There is only one thing better than taking an exotic holiday. And that, is getting the taste of the ‘high roller’ life without gambling. The reason that Macau makes more money than Las Vegas is that the average Asian ‘player’ (casino talk for gambler) prefers tables to slot machines — the opposite of Vegas. Chips andnChinese flavours aside, the first week was a momentous occasion as the Sands Cotai Central — the largest Sheraton in the world — threw open their many doors. The launch of the hotel recently marked the 75th anniversary of the Sheraton group. With over 60 floors and over 60 rooms on each floor, this getaway is gargantuan. Unfortunately, the intake of the grand tour along plush carpeted corridors quickly turns from one of awe to puzzlement.
From a slightly overdone jungle backdrop in the hotel’s lobby right down to shiny metal beading on the embroidery of the armchairs (very Star Trek), the interiors are more ‘confused’ than eclectic.
If you have a palate for fresh seafood, this island destination is a must-visit. The Sheraton’s tastefully designed Italian restaurant, Bene, is delightful with the warm glow of chandeliers and white curtains and the restaurant is royal and ‘homey’ all at once. And there’s always some surprise entertainment. On this particular occasion, interactive opera did the trick. Sadly, despite being promised that the service staff could speak “20 different languages,” communication with the waiters was a bit of a hassle.
However, understandably, the hotel having just opened, is still in the process of hiring. Perhaps the only disappointed guests of the evening were the ones seated at the ‘vegetarian table’. No jokes here. One journalist even complained of receiving dal, rice, pappad and penne in the same serving! What can one say, except, “Thank god I’m not a vegetarian.” If you consider Italian passé, you can choose to dine at any of the other 20 restaurants and cafes.

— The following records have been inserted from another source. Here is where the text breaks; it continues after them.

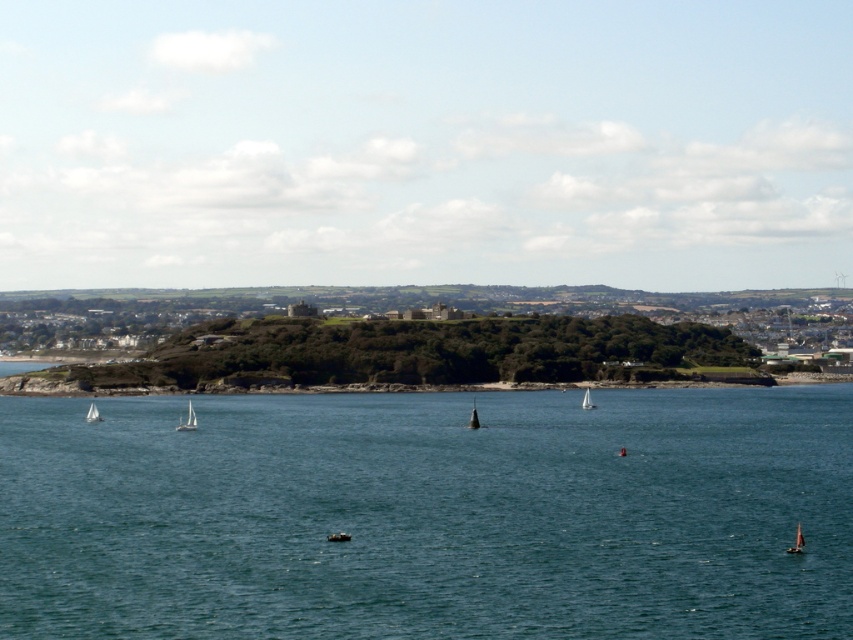 Question: Is black matte sailboat at center behind white sailboat at center?

Choices:
 (A) yes
 (B) no

Answer: (B)

Question: Considering the real-world distances, which object is closest to the white sailboat at center?

Choices:
 (A) red sailboat at lower right
 (B) white matte sailboat at lower left
 (C) black matte sailboat at center
 (D) white matte sailboat at center-left

Answer: (C)

Question: Can you confirm if clear blue water at center is positioned to the left of black matte sailboat at center?

Choices:
 (A) no
 (B) yes

Answer: (B)

Question: Which of these objects is positioned farthest from the red sailboat at lower right?

Choices:
 (A) clear blue water at center
 (B) white matte sailboat at lower left

Answer: (B)

Question: Among these objects, which one is farthest from the camera?

Choices:
 (A) black matte sailboat at center
 (B) white matte sailboat at center-left
 (C) red sailboat at lower right
 (D) white sailboat at center

Answer: (D)

Question: Is clear blue water at center bigger than red sailboat at lower right?

Choices:
 (A) no
 (B) yes

Answer: (B) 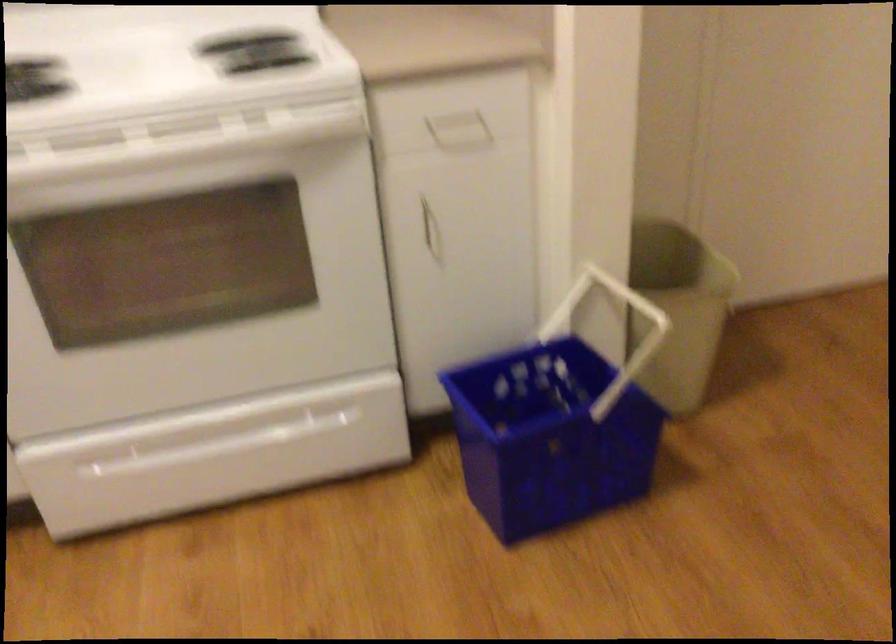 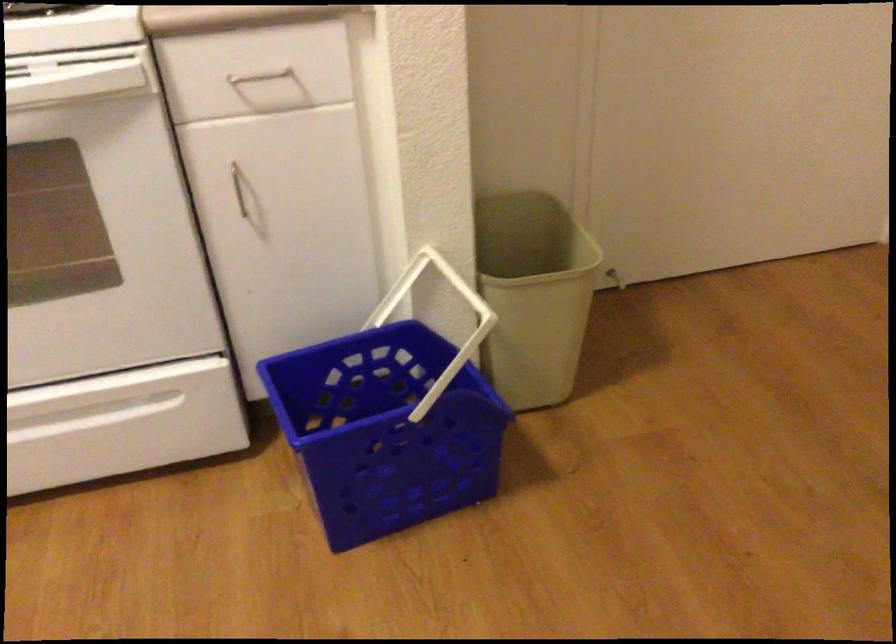 Question: Based on the continuous images, in which direction is the camera rotating? Reply with the corresponding letter.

One has to admit though, in a hotel of this size and length, even wearing heels and walking to a restaurant can end up tiring your feet. Think foot massage options at the Sheraton Club lounge, customised fitness options to suit a high-activity business schedule and for those who can spare the time — a 24 carat gold massage at the Sheraton’s Shine Spa. Interestingly, the director of wellness and leisure, Johan Potgieter, points out, “This particular programme has been designed with the help of a feng shui master, based on the Chinese zodiac.” He explains, “Each guest is asked a series of questions that determines which is their feng shui element.” That is, earth, fire, water, wood or metal. Once this is done, the relevant massage is carried out. One of the favourites so far is the ‘candle massage’ based on the fire element. The mix of shea butter and coconut oil, quite literally, resembles candle wax. Once warmed, it is drizzled over the skin for instant rejuvenation. So there you have it — what Macau lacks in places of historical value, it makes up for by being an upmarket vacation destination and the casino capital of Asia.
How to get there
There are ferries from Hong Kong to Macau. The best time to visit is between October to December and March to May. A Cathay Airways ticket costs approximately ` 35,500.
The writer was in Macau at the invitation of Starwood Hotels & Resorts.